» **Work to complete**:
Please write out all of the data below exactly, without including the pictures.

» **Supplied records**:
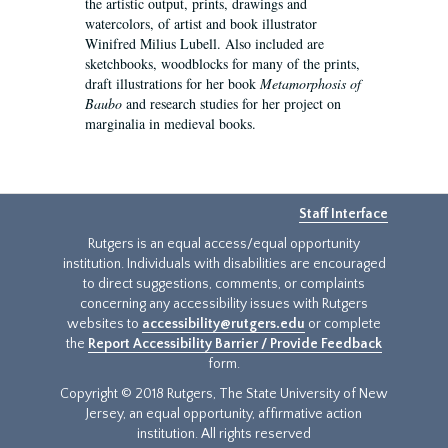
the artistic output, prints, drawings and
watercolors, of artist and book illustrator
Winifred Milius Lubell. Also included are
sketchbooks, woodblocks for many of the prints,
draft illustrations for her book
Metamorphosis of
Baubo
and research studies for her project on
marginalia in medieval books.
Staff Interface
Rutgers is an equal access/equal opportunity
institution. Individuals with disabilities are encouraged
to direct suggestions, comments, or complaints
concerning any accessibility issues with Rutgers
websites to
accessibility@rutgers.edu
or complete
the
Report Accessibility Barrier / Provide Feedback
form.
Copyright © 2018 Rutgers, The State University of New
Jersey, an equal opportunity, affirmative action
institution. All rights reserved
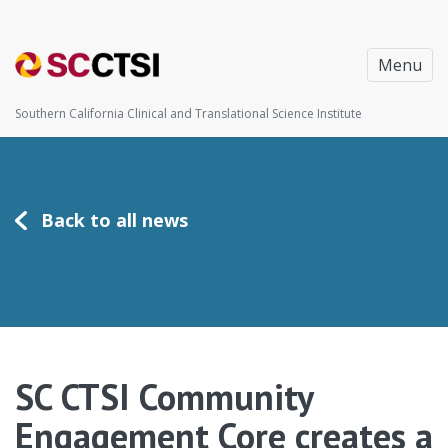
Menu
Southern California Clinical and Translational Science Institute
Back to all news
SC CTSI Community
Engagement Core creates a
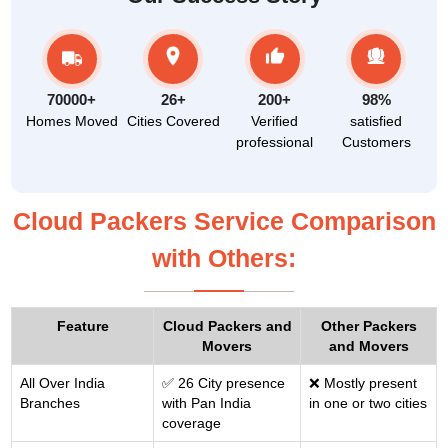
70000+
26+
200+
98%
Homes Moved
Cities Covered
Verified
satisfied
professional
Customers
Cloud Packers Service Comparison
with Others:
Feature
Cloud Packers and
Other Packers
Movers
and Movers
All Over India
✅ 26 City presence
❌ Mostly present
Branches
with Pan India
in one or two cities
coverage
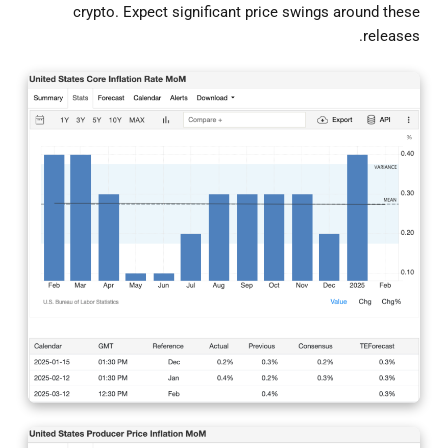
crypto. Expect significant price swings around these
releases.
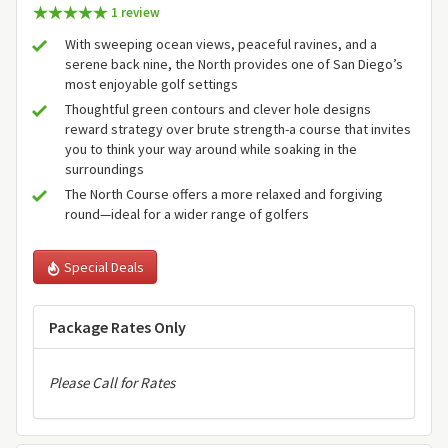
1 review
With sweeping ocean views, peaceful ravines, and a
serene back nine, the North provides one of San Diego’s
most enjoyable golf settings
Thoughtful green contours and clever hole designs
reward strategy over brute strength-a course that invites
you to think your way around while soaking in the
surroundings
The North Course offers a more relaxed and forgiving
round—ideal for a wider range of golfers
Special Deals
Package Rates Only
Please Call for Rates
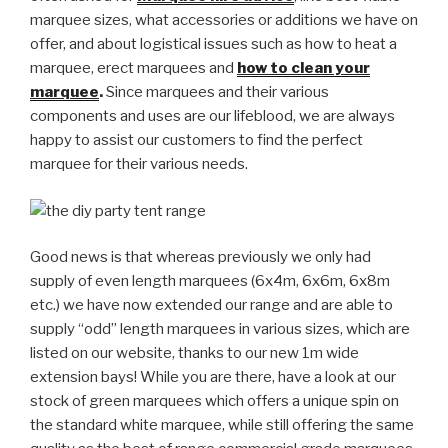
marquee sizes, what accessories or additions we have on
offer, and about logistical issues such as how to heat a
marquee, erect marquees and
how to clean your
marquee
.
Since marquees and their various
components and uses are our lifeblood, we are always
happy to assist our customers to find the perfect
marquee for their various needs.
Good news is that whereas previously we only had
supply of even length marquees (6x4m, 6x6m, 6x8m
etc.) we have now extended our range and are able to
supply “odd” length marquees in various sizes, which are
listed on our website, thanks to our new 1m wide
extension bays! While you are there, have a look at our
stock of green marquees which offers a unique spin on
the standard white marquee, while still offering the same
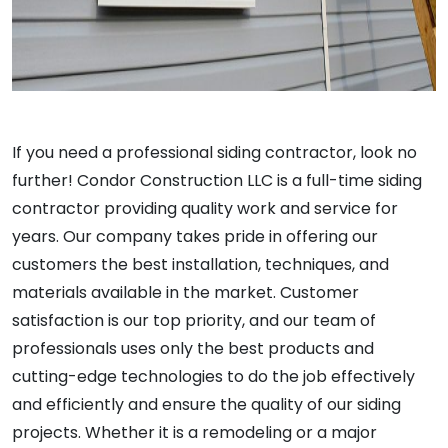
If you need a professional siding contractor, look no
further! Condor Construction LLC is a full-time siding
contractor providing quality work and service for
years. Our company takes pride in offering our
customers the best installation, techniques, and
materials available in the market. Customer
satisfaction is our top priority, and our team of
professionals uses only the best products and
cutting-edge technologies to do the job effectively
and efficiently and ensure the quality of our siding
projects. Whether it is a remodeling or a major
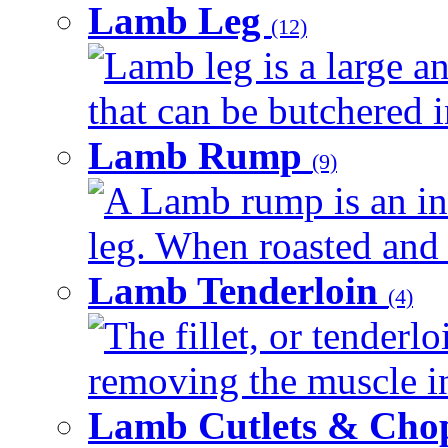
Lamb Leg
(12)
Lamb leg is a large a
that can be butchered in
Lamb Rump
(9)
A Lamb rump is an in
leg. When roasted and re
Lamb Tenderloin
(4)
The fillet, or tenderl
removing the muscle in
Lamb Cutlets & Cho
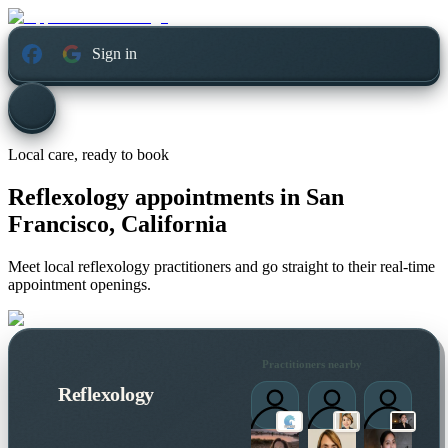
Sign in
Local care, ready to book
Reflexology appointments in
San
Francisco, California
Meet local reflexology practitioners and go straight to their real-time
appointment openings.
Practitioners nearby
Reflexology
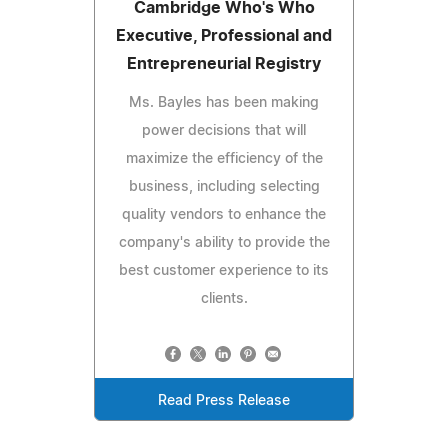
Cambridge Who's Who
Executive, Professional and
Entrepreneurial Registry
Ms. Bayles has been making
power decisions that will
maximize the efficiency of the
business, including selecting
quality vendors to enhance the
company's ability to provide the
best customer experience to its
clients.
Read Press Release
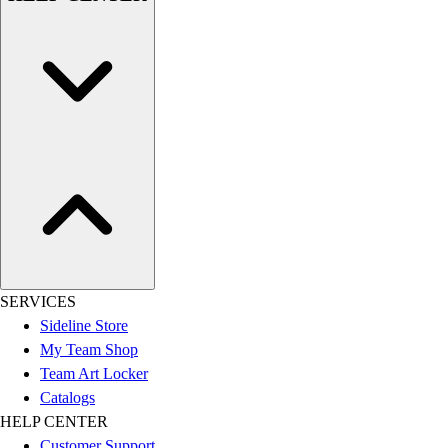
SERVICES
Sideline Store
My Team Shop
Team Art Locker
Catalogs
HELP CENTER
Customer Support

» **Task response**:
the artistic output, prints, drawings and
watercolors, of artist and book illustrator
Winifred Milius Lubell. Also included are
sketchbooks, woodblocks for many of the prints,
draft illustrations for her book
Metamorphosis of
Baubo
and research studies for her project on
marginalia in medieval books.
Staff Interface
Rutgers is an equal access/equal opportunity
institution. Individuals with disabilities are encouraged
to direct suggestions, comments, or complaints
concerning any accessibility issues with Rutgers
websites to
accessibility@rutgers.edu
or complete
the
Report Accessibility Barrier / Provide Feedback
form.
Copyright © 2018 Rutgers, The State University of New
Jersey, an equal opportunity, affirmative action
institution. All rights reserved
Menu
Southern California Clinical and Translational Science Institute
Back to all news
SC CTSI Community
Engagement Core creates a
70000+
26+
200+
98%
Homes Moved
Cities Covered
Verified
satisfied
professional
Customers
Cloud Packers Service Comparison
with Others:
Feature
Cloud Packers and
Other Packers
Movers
and Movers
All Over India
✅ 26 City presence
❌ Mostly present
Branches
with Pan India
in one or two cities
coverage
crypto. Expect significant price swings around these
releases.
1 review
With sweeping ocean views, peaceful ravines, and a
serene back nine, the North provides one of San Diego’s
most enjoyable golf settings
Thoughtful green contours and clever hole designs
reward strategy over brute strength-a course that invites
you to think your way around while soaking in the
surroundings
The North Course offers a more relaxed and forgiving
round—ideal for a wider range of golfers
Special Deals
Package Rates Only
Please Call for Rates
marquee sizes, what accessories or additions we have on
offer, and about logistical issues such as how to heat a
marquee, erect marquees and
how to clean your
marquee
.
Since marquees and their various
components and uses are our lifeblood, we are always
happy to assist our customers to find the perfect
marquee for their various needs.
Good news is that whereas previously we only had
supply of even length marquees (6x4m, 6x6m, 6x8m
etc.) we have now extended our range and are able to
supply “odd” length marquees in various sizes, which are
listed on our website, thanks to our new 1m wide
extension bays! While you are there, have a look at our
stock of green marquees which offers a unique spin on
the standard white marquee, while still offering the same
If you need a professional siding contractor, look no
further! Condor Construction LLC is a full-time siding
contractor providing quality work and service for
years. Our company takes pride in offering our
customers the best installation, techniques, and
materials available in the market. Customer
satisfaction is our top priority, and our team of
professionals uses only the best products and
cutting-edge technologies to do the job effectively
and efficiently and ensure the quality of our siding
projects. Whether it is a remodeling or a major
Lamb Leg
(12)
Lamb leg is a large a
that can be butchered in
Lamb Rump
(9)
A Lamb rump is an in
leg. When roasted and re
Lamb Tenderloin
(4)
The fillet, or tenderl
removing the muscle in
Lamb Cutlets & Cho
Sign in
Local care, ready to book
Reflexology appointments in
San
Francisco, California
Meet local reflexology practitioners and go straight to their real-time
appointment openings.
Practitioners nearby
Reflexology
Cambridge Who's Who
Executive, Professional and
Entrepreneurial Registry
Ms. Bayles has been making
power decisions that will
maximize the efficiency of the
business, including selecting
quality vendors to enhance the
company's ability to provide the
best customer experience to its
clients.
Read Press Release
SERVICES
Sideline Store
My Team Shop
Team Art Locker
Catalogs
HELP CENTER
Customer Support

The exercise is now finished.